25歳で「引退」を決意した日 杉山愛は1日23個のルーティーンで現役を9年延ばした
ルーティーンに救われた現役生活「本物のプロとしての第一歩を踏み出せた」
その後、芙沙子さんがコーチとなり、新しい女性のフィジカルトレーナーと共に肉体改造にも着手。パフォーマンスの質が引き上げられたという。
「母が、あるアメリカ人選手のポスチュアがきれいになったと気づき、『トレーニングを変えたの?』と選手本人に直撃。その選手に紹介されたのが、女性のフィジカルトレーナーでした。彼女は体の異なる男女では当然、トレーニング方法も異なるという考え方の持ち主。共にトレーニングを行ううち、理にかなった動きを追求するようになりました」
ほどなくして杉山さんは息を吹き返し、調子を上げていく。2004年のウィンブルドン、シングルスではベスト8、ダブルスでは決勝に進出。ついに世界ランキングで自己最高の8位に上昇した。そして2009年、引退。最初に引退を考えた日から、9年もの月日がたち、杉山さんの4大大会連続出場は、62回を数えた。

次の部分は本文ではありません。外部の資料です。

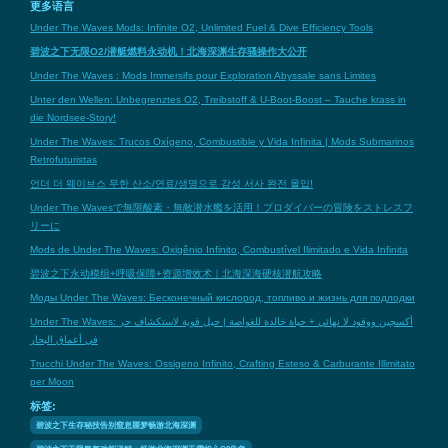
更多语言
Under The Waves Mods: Infinite O2, Unlimited Fuel & Dive Efficiency Tools
碧波之下无限O2/潜艇燃料永动机！北海深渊生存骚操作大公开
Under The Waves : Mods Immersifs pour Exploration Abyssale sans Limites
Unter den Wellen: Unbegrenztes O2, Treibstoff & U-Boot-Boost – Tauche krass in
die Nordsee-Story!
Under The Waves: Trucos Oxígeno, Combustible y Vida Infinita | Mods Submarinos
Retrofuturistas
언더 더 웨이브스 무한 산소/연료/생명으로 감성 서사 완전 몰입!
Under The Wavesで無限酸素・無敵潜水艦を活用！プロダイバーの冒険をストレスフ
リーに
Mods de Under The Waves: Oxigênio Infinito, Combustível Ilimitado e Vida Infinita
碧波之下永动模组+呼吸保障+资源增效术｜北海深海硬核潜航攻略
Моды Under The Waves: Бесконечный кислород, топливо и жизнь для подлодки
Under The Waves: أكسجين ووقود لا نهائي + حياة خالدة للغواصة | حيل قوية لاستكشاف حر
في أعماق البحار
Trucchi Under The Waves: Ossigeno Infinito, Crafting Esteso & Carburante Illimitato
per Moon
标签:
碧波之下生存秘技告别窒息噩梦畅游北海深渊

「25歳のスランプがきっかけで、感覚重視だった私が自分の体と心に緻密に向き合うようになりました。日々のルーティングで体と心を準備し、練習や試合に臨む。その心構えを持ったときに初めて、本物のプロとしての第一歩を踏み出せたと思います」
◇杉山 愛(すぎやま・あい)
1975年7月5日、神奈川県出身。4歳でテニスを始める。15歳で日本人初の世界ジュニアランキング1位を獲得し、17歳でプロに転向。シングルス492勝(優勝6度)、ダブルス566勝(優勝38度)、4大大会のダブルス優勝4回。ダブルスでは世界ランク1位に輝き、日本を代表するプロテニスプレーヤーとして一時代を築いた。2009年、34歳で現役を引退。その後、順天堂大学大学院スポーツ健康科学研究科にて修士課程を修了。現在、スポーツコメンテーター、後進の育成事業を手掛けるなど、多方面で活躍する。